Lewis picked at his food for a moment.


"Dad. Really. It wasn't my fault because Jamie was letting me read off his test." There were chuckles from outside our dining room, probably the neighbors watching a sitcom. "I didn't want to do it, Dad, but his answers were right there, dangling off his desk."

"Like when my scab dangled off my knee a few days after I had that rollerskate accident!" May offered.

Again, weird laughing from next door.

"Son," I said, putting down both my knife and my fork as a way to signal a very important moment of advice. "Just because--"

"He's outside again." Iz, who hadn't yet picked up her own knife and fork, nodded to the front door of our living room, which was connected to the dining room. In fact, the dining room and the living room were the same room--with some creative furniture placement, we'd always made it seem like the one room was, in fact, two separate set spaces.

I followed Iz's gaze to the door. There were bright lights suddenly pouring in through the curtains of our front door window. And we heard a voice: "Yeah, this is where I used to live. Right here. It's where I grew up, and where I learned the importance of survival."

Lewis looked at me. "Dad, can he just--"

"Hush, son. Eat your... what is this?"

"Dried meatloaf," Iz replied. "You were eating it just a few minutes ago without questioning it." Again, the neighbors laughed and hooted a bit.

"Dried meatloaf. I mean, good meatloaf. Son, just eat what's on your plate and ignore--"

"When I lived here," we heard the asshole on our porch say as the lights shifted, "we were so poor I'd never think I'd be so rich now."

"Goddammit." Yes, I cursed. And I apologized. "Sorry, kids."

May gasped. Iz shot a look at me that should've been from a grassy knoll. Lewis assumed he was now off the hook and muttered, "Goddamn is right" under his breath. The neighbors laughed even harder than before, and there was a smattering of applause.

"Go on," Iz said, her eyes stuck to me. "Finish that sentence."

"Alright. Goddammit, I will. Goddammit, every time we sit down to eat, this asshole has another news crew following him up to our porch, where he talks about how poor he was when he lived here, and how he overcame his poverty, and do they honestly, every time, need to get footage of him standing on our goddamn porch talking about how awful it was for him to live in what is now our goddamn house?"

The neighbors--annoyingly--reacted to whatever was on their TV set with a loud 'Oooooooo' sound.

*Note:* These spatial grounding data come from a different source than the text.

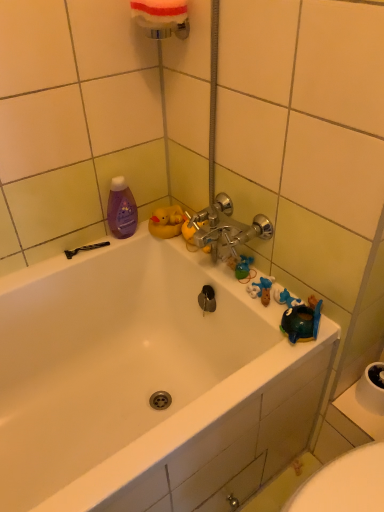 Question: From the image's perspective, is white glossy bathtub at upper center above white foam sponge at upper center?

Choices:
 (A) yes
 (B) no

Answer: (B)

Question: Considering the relative positions of white glossy bathtub at upper center and white foam sponge at upper center in the image provided, is white glossy bathtub at upper center to the left of white foam sponge at upper center from the viewer's perspective?

Choices:
 (A) yes
 (B) no

Answer: (A)

Question: From a real-world perspective, is white glossy bathtub at upper center beneath white foam sponge at upper center?

Choices:
 (A) yes
 (B) no

Answer: (A)

Question: Are white glossy bathtub at upper center and white foam sponge at upper center located far from each other?

Choices:
 (A) yes
 (B) no

Answer: (B)

Question: From the image's perspective, would you say white glossy bathtub at upper center is shown under white foam sponge at upper center?

Choices:
 (A) no
 (B) yes

Answer: (B)

Question: From a real-world perspective, relative to white foam sponge at upper center, is black plastic razor at lower left vertically above or below?

Choices:
 (A) below
 (B) above

Answer: (A)

Question: Is black plastic razor at lower left taller or shorter than white foam sponge at upper center?

Choices:
 (A) short
 (B) tall

Answer: (A)

Question: Looking at their shapes, would you say black plastic razor at lower left is wider or thinner than white foam sponge at upper center?

Choices:
 (A) wide
 (B) thin

Answer: (B)

Question: Considering the positions of point (97, 247) and point (157, 10), is point (97, 247) closer or farther from the camera than point (157, 10)?

Choices:
 (A) closer
 (B) farther

Answer: (B)

Question: Is black plastic razor at lower left to the left or to the right of purple glossy bottle at upper left in the image?

Choices:
 (A) left
 (B) right

Answer: (A)

Question: In terms of width, does black plastic razor at lower left look wider or thinner when compared to purple glossy bottle at upper left?

Choices:
 (A) wide
 (B) thin

Answer: (B)

Question: From a real-world perspective, is black plastic razor at lower left above or below purple glossy bottle at upper left?

Choices:
 (A) below
 (B) above

Answer: (A)

Question: Is black plastic razor at lower left in front of or behind purple glossy bottle at upper left in the image?

Choices:
 (A) behind
 (B) front

Answer: (A)

Question: From a real-world perspective, is purple glossy bottle at upper left above or below black plastic razor at lower left?

Choices:
 (A) above
 (B) below

Answer: (A)

Question: Visually, is purple glossy bottle at upper left positioned to the left or to the right of black plastic razor at lower left?

Choices:
 (A) left
 (B) right

Answer: (B) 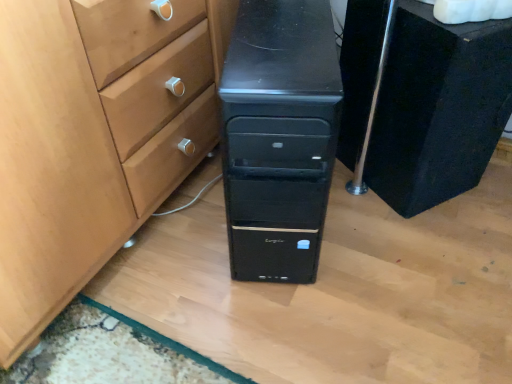 The width and height of the screenshot is (512, 384). Find the location of `free space in front of black matte chest of drawers at center, which appears as the first chest of drawers when viewed from the right`. free space in front of black matte chest of drawers at center, which appears as the first chest of drawers when viewed from the right is located at coordinates (420, 252).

"I mean, every goddamn time there's a documentary about assholes, there's one scene where they go back to 'where it all began.' And it is always our goddamn home. Here we are, trying to have a nice life of dried meatloaf and working-class situations, and then this asshole is showing up on our porch to tell a film crew just how awful and hard-scrabble it was to live here."

Iz shifted her eyes. When she shifts her eyes, I always get it. It's a signal, always, and her shifting struck me in a way no outside light or laughs ever could.

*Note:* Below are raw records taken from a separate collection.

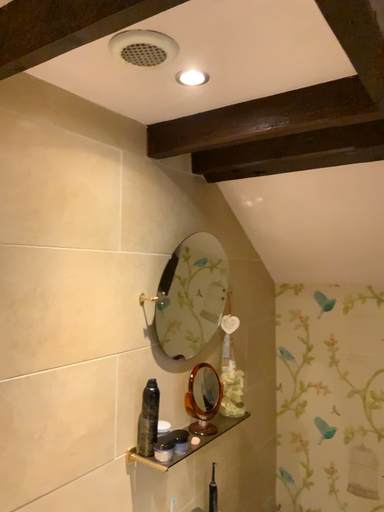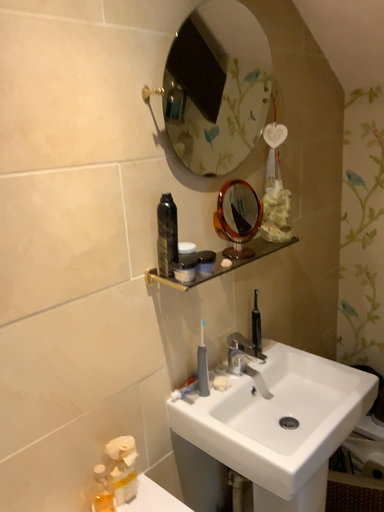 Question: Which way did the camera rotate in the video?

Choices:
 (A) rotated left
 (B) rotated right

Answer: (A) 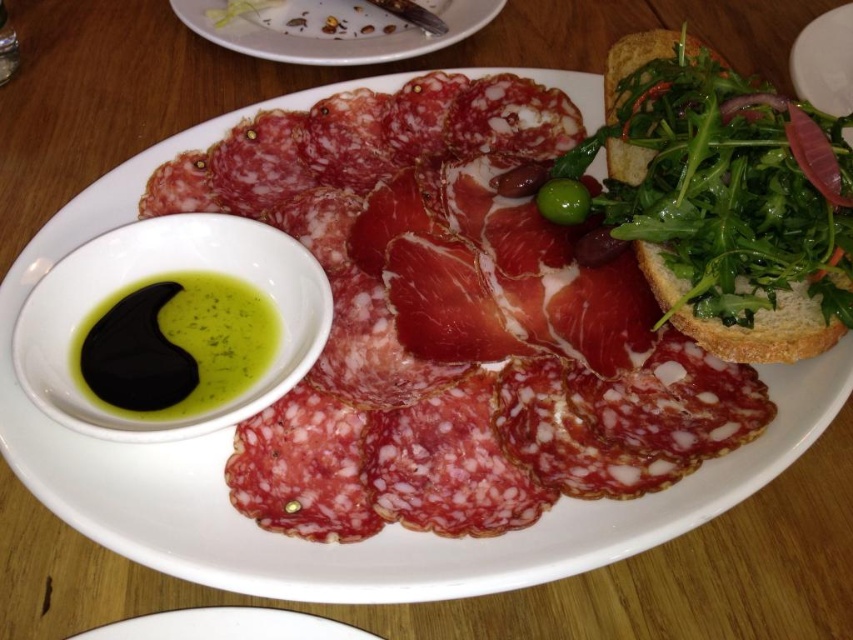 Where is `white ceramic plate at upper center`? white ceramic plate at upper center is located at coordinates (328, 28).

Can you confirm if white ceramic plate at upper center is positioned to the right of green glossy olive at upper center?

In fact, white ceramic plate at upper center is to the left of green glossy olive at upper center.

Who is more distant from viewer, [450,38] or [585,195]?

The point [450,38] is behind.

This screenshot has height=640, width=853. I want to click on white ceramic plate at upper center, so click(328, 28).

Between black oil at lower left and green glossy olive at upper center, which one has less height?

With less height is green glossy olive at upper center.

Can you confirm if black oil at lower left is thinner than green glossy olive at upper center?

In fact, black oil at lower left might be wider than green glossy olive at upper center.

Locate an element on the screen. Image resolution: width=853 pixels, height=640 pixels. black oil at lower left is located at coordinates [x=195, y=339].

This screenshot has height=640, width=853. I want to click on black oil at lower left, so click(195, 339).

Is point (608, 67) more distant than point (541, 186)?

Yes.

Who is more distant from viewer, (730, 342) or (572, 216)?

The point (572, 216) is more distant.

Identify the location of green leafy salad at upper right. (764, 332). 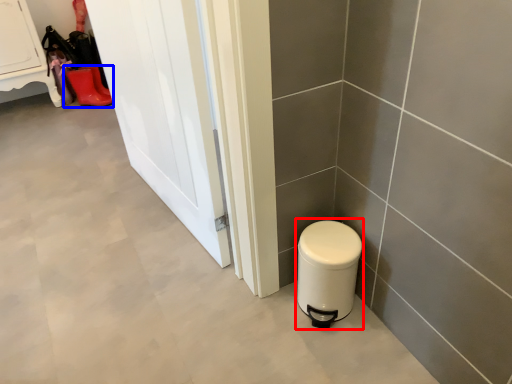 Question: Which of the following is the farthest to the observer, water heater (highlighted by a red box) or footwear (highlighted by a blue box)?

Choices:
 (A) water heater
 (B) footwear

Answer: (B) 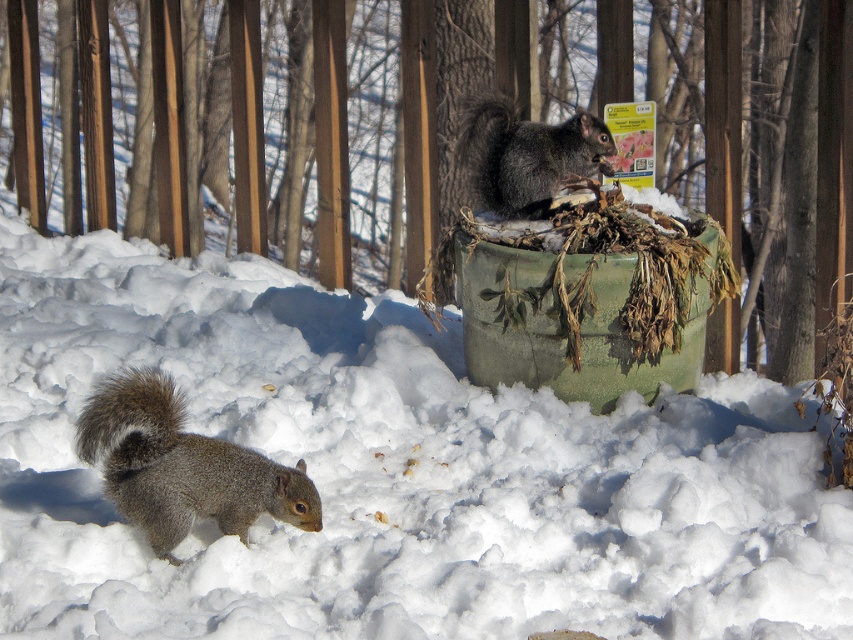 Between point (286, 611) and point (224, 492), which one is positioned in front?

Point (286, 611) is more forward.

Does white fluffy snow at lower center appear on the left side of gray furry squirrel at lower left?

In fact, white fluffy snow at lower center is to the right of gray furry squirrel at lower left.

Is point (741, 467) farther from camera compared to point (141, 428)?

Yes, point (741, 467) is behind point (141, 428).

The height and width of the screenshot is (640, 853). Identify the location of white fluffy snow at lower center. (392, 474).

Can you confirm if gray furry squirrel at lower left is thinner than shiny black squirrel at center?

Incorrect, gray furry squirrel at lower left's width is not less than shiny black squirrel at center's.

Can you confirm if gray furry squirrel at lower left is bigger than shiny black squirrel at center?

Yes.

Which is in front, point (160, 424) or point (508, 152)?

Point (160, 424) is in front.

Identify the location of gray furry squirrel at lower left. (183, 465).

Based on the photo, how far apart are white fluffy snow at lower center and shiny black squirrel at center?

The distance of white fluffy snow at lower center from shiny black squirrel at center is 3.81 feet.

Who is positioned more to the left, white fluffy snow at lower center or shiny black squirrel at center?

Result: Positioned to the left is white fluffy snow at lower center.

You are a GUI agent. You are given a task and a screenshot of the screen. Output one action in this format:
    pyautogui.click(x=<x>, y=<y>)
    Task: Click on the white fluffy snow at lower center
    
    Given the screenshot: What is the action you would take?
    pyautogui.click(x=392, y=474) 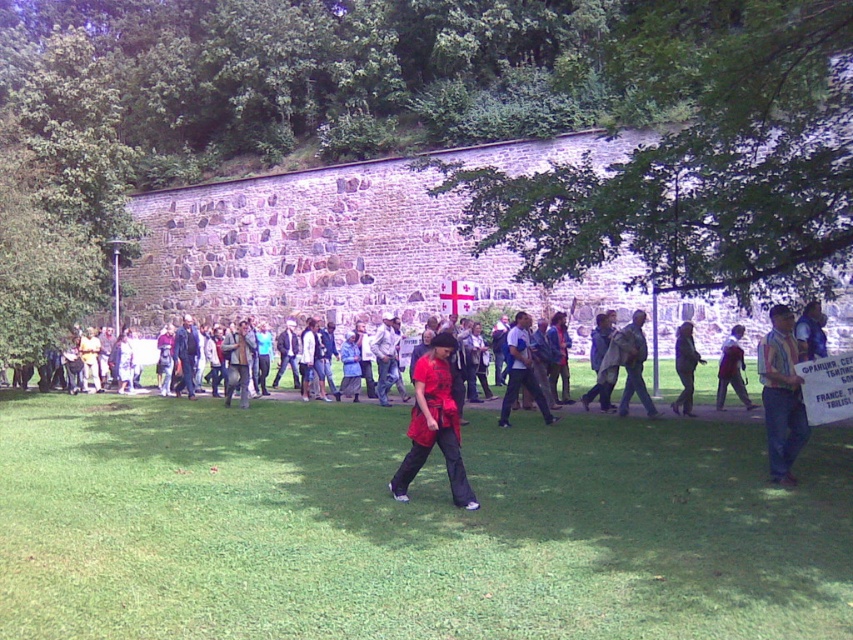 You are a photographer standing at the back of the crowd. You want to take a photo of the red fabric jacket at center and the dark blue jeans at center so that both are clearly visible. Given that your camera has a minimum focus distance of 35 inches, will you need to step forward or backward to ensure both subjects are in focus?

The distance between the red fabric jacket at center and dark blue jeans at center is 34.72 inches, which is less than the camera minimum focus distance of 35 inches. Therefore, you need to step forward to reduce the distance between you and the subjects so that the camera can focus on both.

Based on the photo, you are a photographer trying to capture a candid shot of the striped shirt at center and the dark blue jeans at center. Based on their positions, which clothing item is positioned lower in the photo?

The striped shirt at center is located below dark blue jeans at center, so the striped shirt at center is positioned lower in the photo.

You are standing in the grassy area near the stone wall and want to move from point A to point B. Point A is located at coordinates point (721, 378) and point B is at point (688, 397). Which point is closer to you?

Point A at point (721, 378) is closer to you because it is further to the viewer than point B at point (688, 397).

"You can see how the neighborhood is now, but imagine how much worse it was when I was here," the asshole on our porch said. His voice, like the kleigs, and the neighbors' laughter, cut into our dinner. "It is my hope to inform people of just how awful it is to be in these homes."

I met Iz's eyes. Nodded, which is my own signal. "It's not dry meatloaf, son. And it doesn't matter what's dangling off what. You don't cheat."

The neighbors burst into applause. I assumed some resolution had been made on the show they were watching, but the asshole on the porch continued talking, as always, for another 30 minutes.

"We're a two-parter!" May shouted, clapping.